Are cancer cells spreading because they’re not producing a particular protein that allows them to be targeted for destruction? Feed them some mRNA to kick those protein production factories into action, so that the immune system can once again deal with the cancer.
All those non-druggable proteins now become potentially copyable proteins. If a protein is manufactured by the body (or the body of other people) in sufficiently large quantities, we can isolate it, fragment it, and sequence it. We can then fish through the DNA to find the sequence(s) that encode the protein. We can identify the RNA sequences that dock into the ribosomes and create the proteins. And given those sequences, we can construct synthetic plasmids in yeast and bacteria that generate billions of copies of the target RNA molecules.
As technology progresses, the effort required to sequence proteins will go down. Maybe we’ll be able to reduce the amount of protein required to isolate and sequence. Maybe we’ll work out a generic way to sequence all proteins directly without fragmentation.

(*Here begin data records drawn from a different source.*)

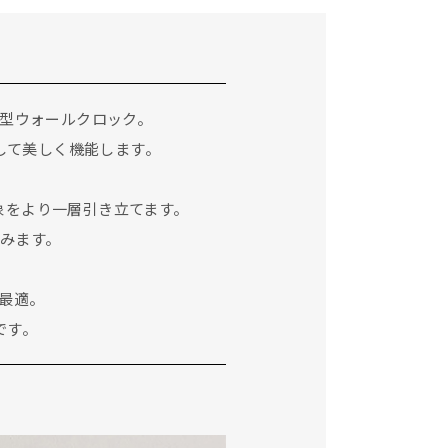
型ウォールクロック。
して美しく機能します。
象をより一層引き立てます。
みます。
最適。
です。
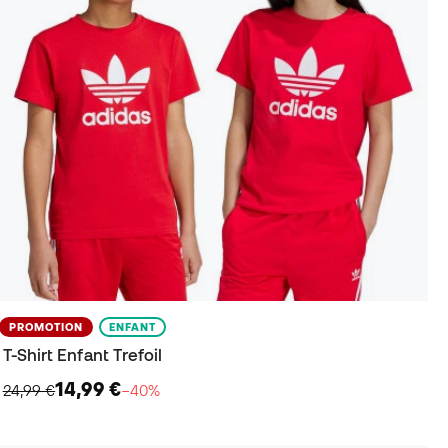
PROMOTION
ENFANT
T-Shirt Enfant Trefoil
14,99 €
24,99 €
−40%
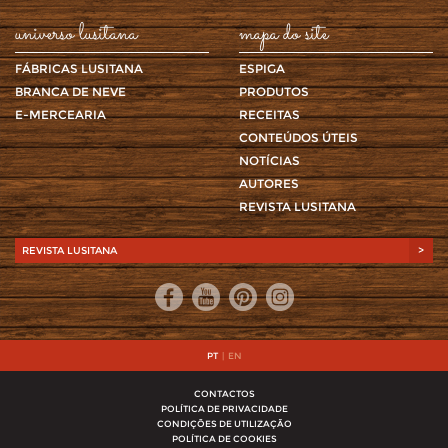
universo lusitana
mapa do site
FÁBRICAS LUSITANA
ESPIGA
BRANCA DE NEVE
PRODUTOS
E-MERCEARIA
RECEITAS
CONTEÚDOS ÚTEIS
NOTÍCIAS
AUTORES
REVISTA LUSITANA
REVISTA LUSITANA
>
PT
|
EN
CONTACTOS
POLÍTICA DE PRIVACIDADE
CONDIÇÕES DE UTILIZAÇÃO
POLÍTICA DE COOKIES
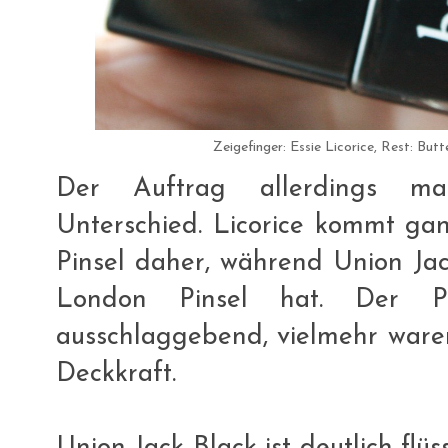
Zeigefinger: Essie Licorice, Rest: Bu
Der Auftrag allerdings m
Unterschied. Licorice kommt gan
Pinsel daher, während Union Ja
London Pinsel hat. Der Pi
ausschlaggebend, vielmehr waren
Deckkraft.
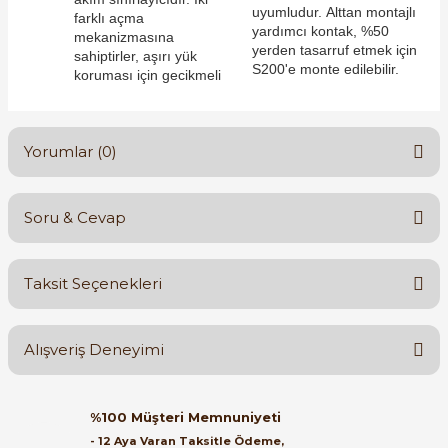
uyumludur. Alttan montajlı
farklı açma
yardımcı kontak, %50
mekanizmasına
yerden tasarruf etmek için
sahiptirler, aşırı yük
S200'e monte edilebilir.
koruması için gecikmeli
e Pako Şalterler
Yorumlar (0)
Soru & Cevap
Bu ürüne ilk yorumu siz yapın!
Taksit Seçenekleri
Yorum Yaz
Ürün hakkında henüz soru sorulmamış.
Alışveriş Deneyimi
Soru Sor
Orijinal kutusuyla ertesi gün
%100 Müşteri Memnuniyeti
ulaştı elimize. Teşekkürler.
- 12 Aya Varan Taksitle Ödeme,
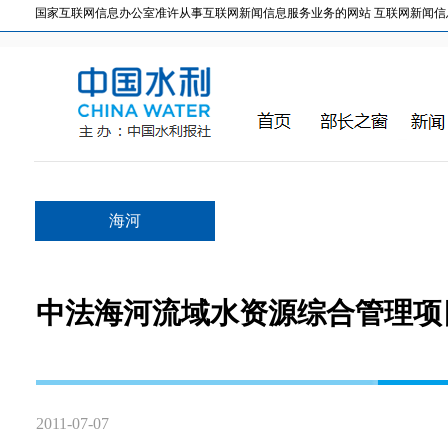
国家互联网信息办公室准许从事互联网新闻信息服务业务的网站 互联网新闻信息服务许
海河
中法海河流域水资源综合管理项
2011-07-07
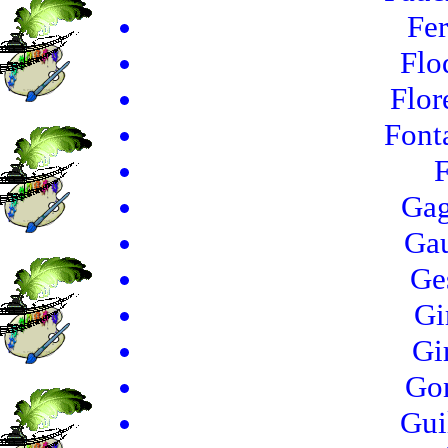
Fer
Flo
Flor
Font
F
Gag
Gau
Ge
Gi
Gi
Gon
Gui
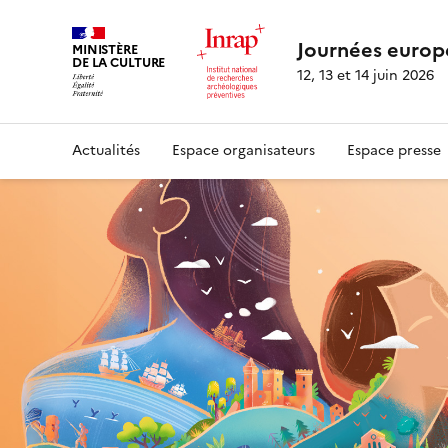
Journées europ
MINISTÈRE
DE LA CULTURE
12, 13 et 14 juin 2026
Actualités
Espace organisateurs
Espace presse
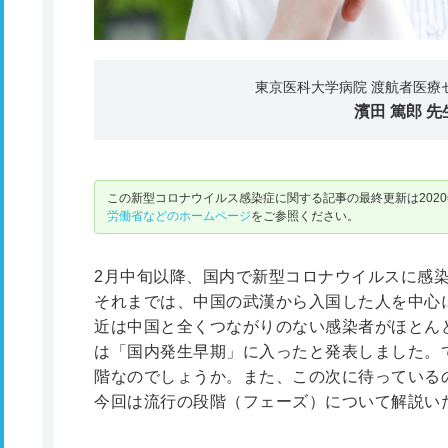
東京医科大学病院 渡航者医療
濱田 篤郎
先
この新型コロナウイルス感染症に関する記事の最終更新は2020
労働省などのホームページ
をご参照ください。
2月中旬以降、国内で新型コロナウイルスに感
それまでは、中国の武漢から入国した人を中心
近は中国と全くつながりのない感染者がほとん
は「国内発生早期」に入ったと発表しました。
階なのでしょうか。また、この次に待っている
今回は流行の段階（フェーズ）について解説い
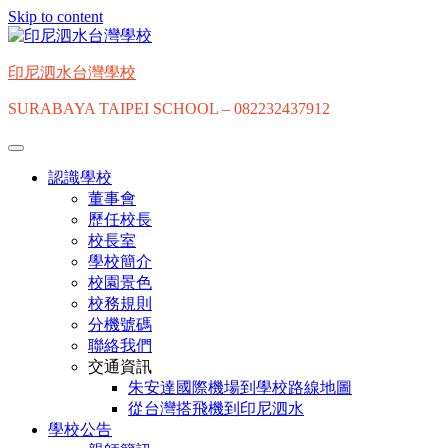
Skip to content
印尼泗水台灣學校
SURABAYA TAIPEI SCHOOL – 082232437912
認識學校
董事會
歷任校長
校長室
學校簡介
校園景色
校務規則
分機號碼
聯絡我們
交通資訊
朱安達國際機場到學校路線地圖
從台灣搭飛機到印尼泗水
學校公告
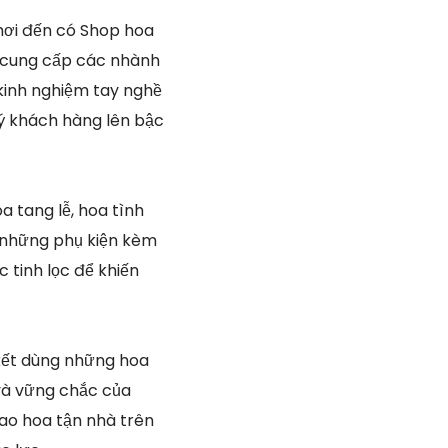
ơi đến có Shop hoa
, cung cấp các nhành
kinh nghiệm tay nghề
ý khách hàng lên bậc
a tang lễ, hoa tình
ng những phụ kiện kèm
 tinh lọc để khiến
kết dùng những hoa
 và vững chắc của
ao hoa tận nhà trên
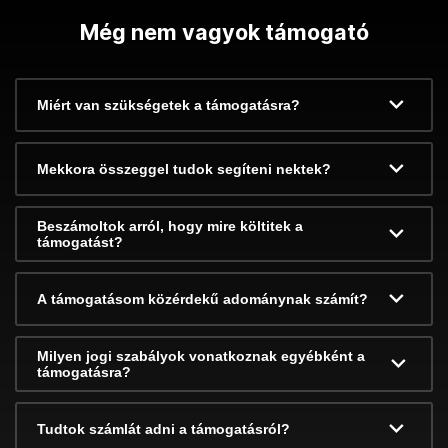
Még nem vagyok támogató
Miért van szükségetek a támogatásra?
Mekkora összeggel tudok segíteni nektek?
Beszámoltok arról, hogy mire költitek a
támogatást?
A támogatásom közérdekű adománynak számít?
Milyen jogi szabályok vonatkoznak egyébként a
támogatásra?
Tudtok számlát adni a támogatásról?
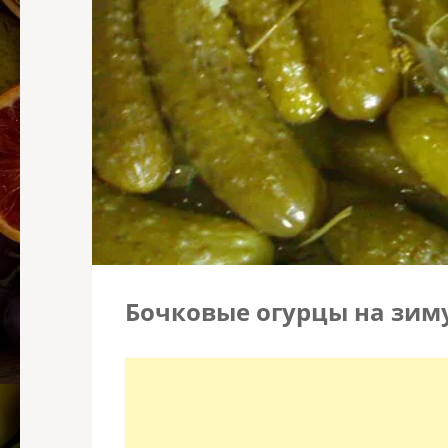
Бочковые огурцы на зим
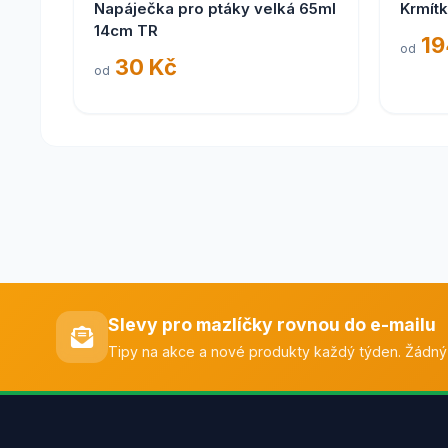
Napáječka pro ptáky velká 65ml
Krmítk
14cm TR
19
od
30 Kč
od
Slevy pro mazlíčky rovnou do e-mailu
Tipy na akce a nové produkty každý týden. Žádný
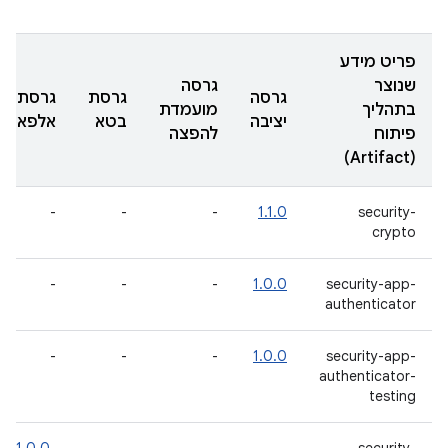
פריט מידע
שנוצר
גרסה
גרסה
גרסת
גרסת
בתהליך
מועמדת
יציבה
בטא
אלפא
פיתוח
להפצה
(Artifact)
-
-
-
1.1.0
security-
crypto
-
-
-
1.0.0
security-app-
authenticator
-
-
-
1.0.0
security-app-
authenticator-
testing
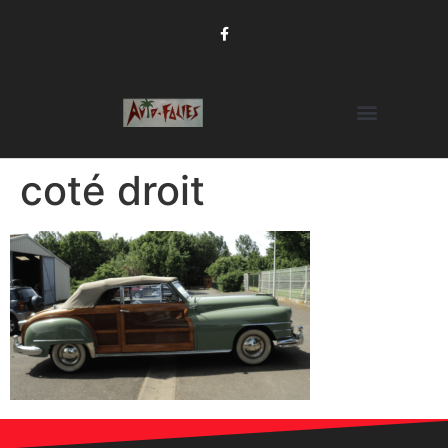
coté droit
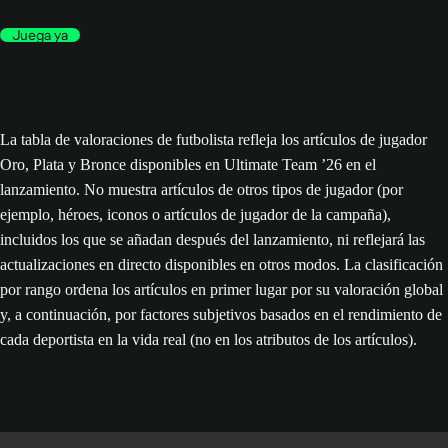
Juega ya
La tabla de valoraciones de futbolista refleja los artículos de jugador
Oro, Plata y Bronce disponibles en Ultimate Team ’26 en el
lanzamiento. No muestra artículos de otros tipos de jugador (por
ejemplo, héroes, iconos o artículos de jugador de la campaña),
incluidos los que se añadan después del lanzamiento, ni reflejará las
actualizaciones en directo disponibles en otros modos. La clasificación
por rango ordena los artículos en primer lugar por su valoración global
y, a continuación, por factores subjetivos basados en el rendimiento de
cada deportista en la vida real (no en los atributos de los artículos).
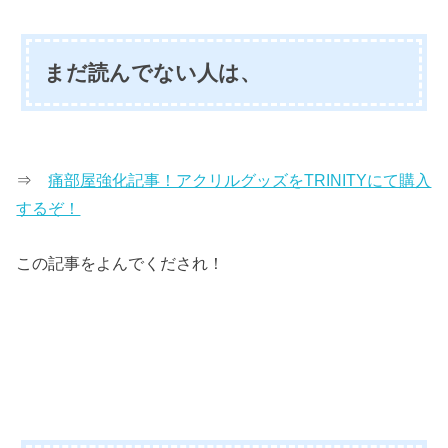
まだ読んでない人は、
⇒
痛部屋強化記事！アクリルグッズをTRINITYにて購入
するぞ！
この記事をよんでくだされ！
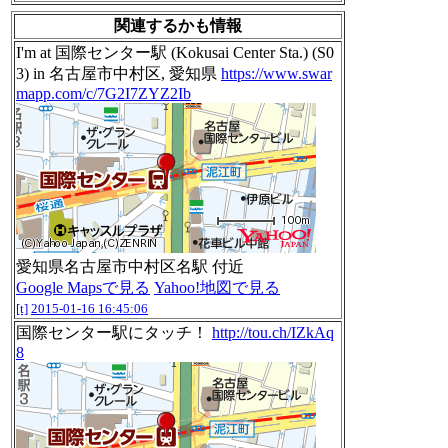
関連するかも情報
I'm at 国際センター駅 (Kokusai Center Sta.) (S0
3) in 名古屋市中村区, 愛知県
https://www.swar
mapp.com/c/7G2I7ZYZ2Ib
愛知県名古屋市中村区名駅 付近
Google Mapsで見る
Yahoo!地図で見る
[t]
2015-01-16 16:45:06
国際センター駅にタッチ！
http://tou.ch/IZkAq
8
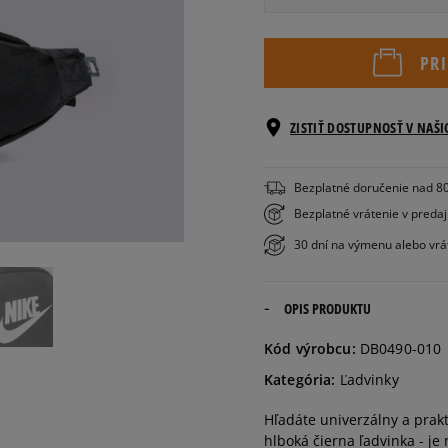
ONE SIZE
PR
ZISTIŤ DOSTUPNOSŤ V NAŠ
Bezplatné doručenie nad 8
Bezplatné vrátenie v preda
30 dní na výmenu alebo vrá
OPIS PRODUKTU
Kód výrobcu:
DB0490-010
Kategória:
Ľadvinky
Hľadáte univerzálny a prakt
hlboká čierna ľadvinka - j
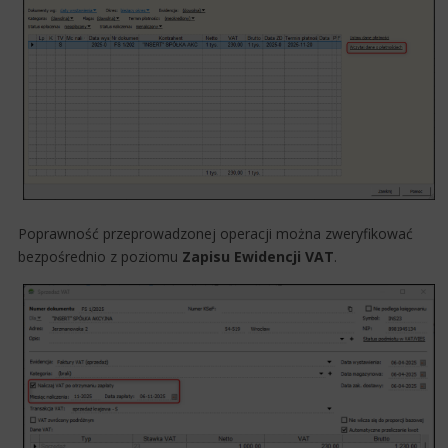
Poprawność przeprowadzonej operacji można zweryfikować
bezpośrednio z poziomu
Zapisu Ewidencji VAT
.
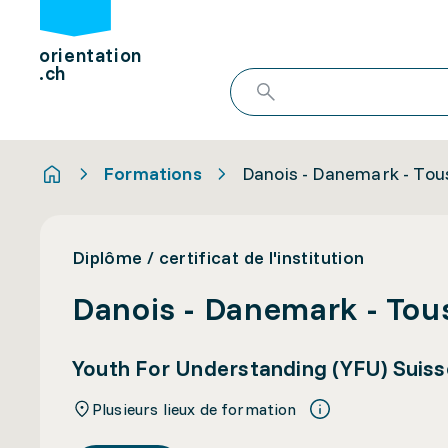
orientation
.ch
Formations
Danois - Danemark - Tous
Diplôme / certificat de l'institution
Danois - Danemark - Tous
Youth For Understanding (YFU) Suiss
Plusieurs lieux de formation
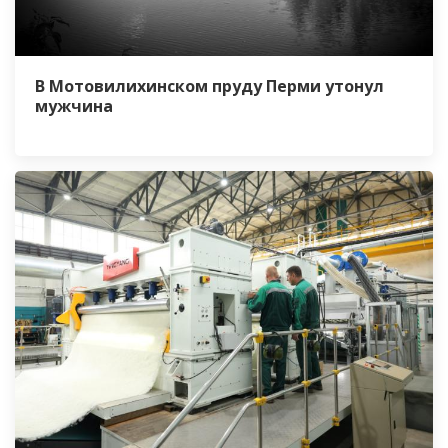
В Мотовилихинском пруду Перми утонул
мужчина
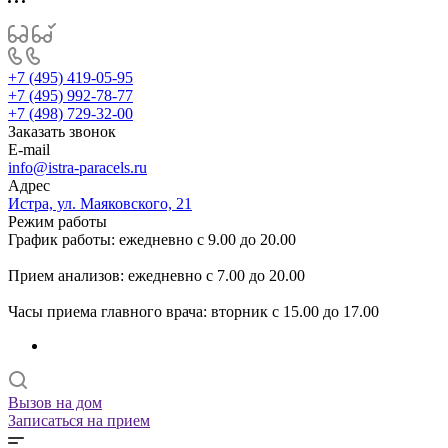
+7 (495) 419-05-95
+7 (495) 992-78-77
+7 (498) 729-32-00
Заказать звонок
E-mail
info@istra-paracels.ru
Адрес
Истра, ул. Маяковского, 21
Режим работы
График работы: ежедневно с 9.00 до 20.00
Прием анализов: ежедневно с 7.00 до 20.00
Часы приема главного врача: вторник с 15.00 до 17.00
Вызов на дом
Записаться на прием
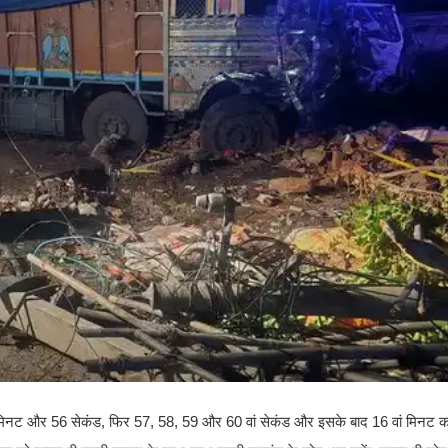
 15 मिनट और 56 सेकंड, फिर 57, 58, 59 और 60 वां सेकंड और इसके बाद 16 वां मिनट 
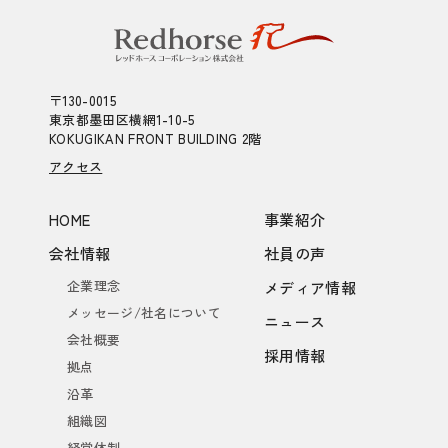
〒130-0015
東京都墨田区横網1-10-5
KOKUGIKAN FRONT BUILDING 2階
アクセス
HOME
事業紹介
会社情報
社員の声
企業理念
メディア情報
メッセージ/社名について
ニュース
会社概要
採用情報
拠点
沿革
組織図
経営体制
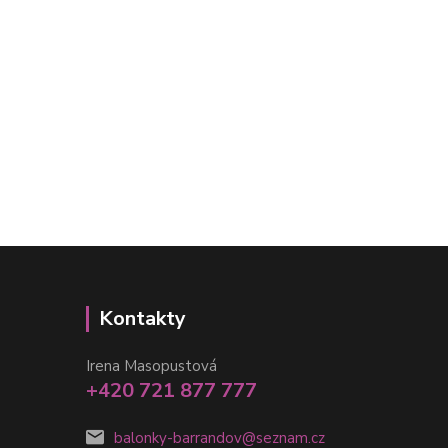
Kontakty
Irena Masopustová
+420 721 877 777
balonky-barrandov@seznam.cz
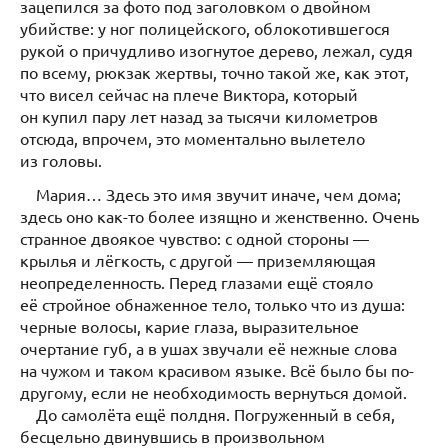
зацепился за фото под заголовком о двойном
убийстве: у ног полицейского, облокотившегося
рукой о причудливо изогнутое дерево, лежал, судя
по всему, рюкзак жертвы, точно такой же, как этот,
что висел сейчас на плече Виктора, который
он купил пару лет назад за тысячи километров
отсюда, впрочем, это моментально вылетело
из головы.
Мария… Здесь это имя звучит иначе, чем дома;
здесь оно как-то более изящно и женственно. Очень
странное двоякое чувство: с одной стороны —
крылья и лёгкость, с другой — приземляющая
неопределенность. Перед глазами ещё стояло
её стройное обнаженное тело, только что из душа:
черные волосы, карие глаза, выразительное
очертание губ, а в ушах звучали её нежные слова
на чужом и таком красивом языке. Всё было бы по-
другому, если не необходимость вернуться домой.
До самолёта ещё полдня. Погруженный в себя,
бесцельно двинувшись в произвольном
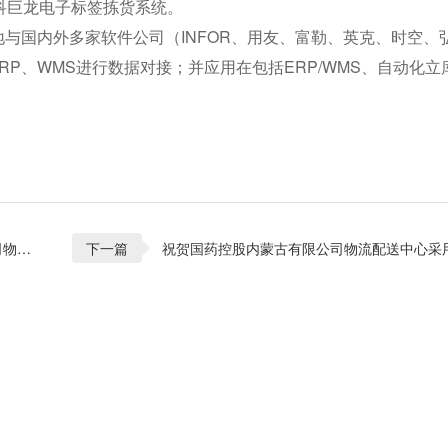
科巨龙电子标签拣货系统。
与国内外多家软件公司（INFOR、用友、富勒、英克、时空、
P、WMS进行数据对接；并应用在包括ERP/WMS、自动化立
祝贺中科巨龙成功签约昆明鑫源堂医药有限公司物流配送中心电子标签拣货系统。
下一篇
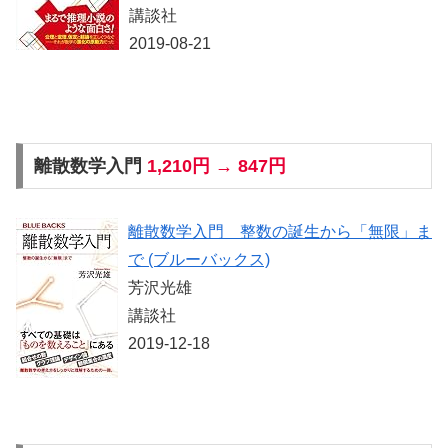
講談社
2019-08-21
離散数学入門
1,210円 → 847円
離散数学入門 整数の誕生から「無限」ま
で (ブルーバックス)
芳沢光雄
講談社
2019-12-18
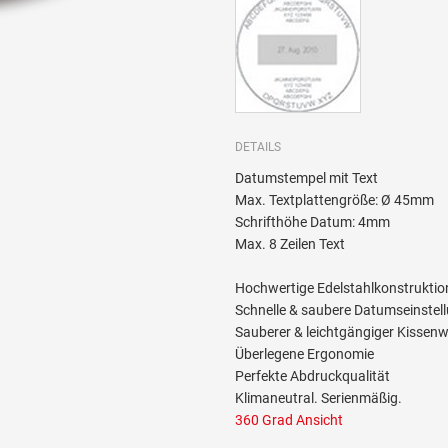
DETAILS
Datumstempel mit Text
Max. Textplattengröße: Ø 45mm
Schrifthöhe Datum: 4mm
Max. 8 Zeilen Text
Hochwertige Edelstahlkonstruktio
Schnelle & saubere Datumseinstel
Sauberer & leichtgängiger Kissen
Überlegene Ergonomie
Perfekte Abdruckqualität
Klimaneutral. Serienmäßig.
360 Grad Ansicht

I expect there will still be non-copyable proteins ones that need the mRNA at a particular pH, embedded in a particular membrane, with just the right concentration of other molecules. An exquisitely balanced system would be required so that the protein is folded in just the right way to create the desired function.
… but for everything else, there’s in-situ protein fabrication.
My prediction is that this concept is not going to get legs in the usual pharmaceutical circles precisely because it’s tapping into the things that our body already does so well. As such, getting monopolised money from this technology will be challenging, and it will displace a lot of existing profitable medicine. Patents might come out testing whether we can create a protein with mRNA that’s close to something already created, but just different enough that it passes the “non-natural” threshold. I could imagine legal challenges even for that. Is an RNA sequence patentable? Given that the general method is obvious (to me), wherein lies the novelty? And trade secrets for protein production probably won’t last long, especially if we can get sequencing down to a single-molecule level.